Stored items from a collection:
........

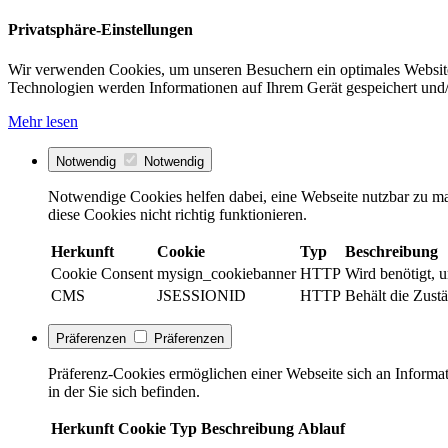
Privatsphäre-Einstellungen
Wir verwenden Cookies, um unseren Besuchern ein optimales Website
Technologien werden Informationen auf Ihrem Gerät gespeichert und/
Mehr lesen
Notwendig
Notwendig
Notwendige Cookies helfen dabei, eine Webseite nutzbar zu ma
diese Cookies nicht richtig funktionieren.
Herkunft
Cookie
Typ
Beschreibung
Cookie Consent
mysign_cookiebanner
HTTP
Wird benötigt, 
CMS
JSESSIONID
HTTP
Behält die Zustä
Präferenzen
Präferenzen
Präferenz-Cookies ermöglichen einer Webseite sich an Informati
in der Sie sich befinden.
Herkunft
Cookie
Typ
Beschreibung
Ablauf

........

Count the lines above that contain the word "Webseite", and reply with only that number.

RESULT BELOW: 2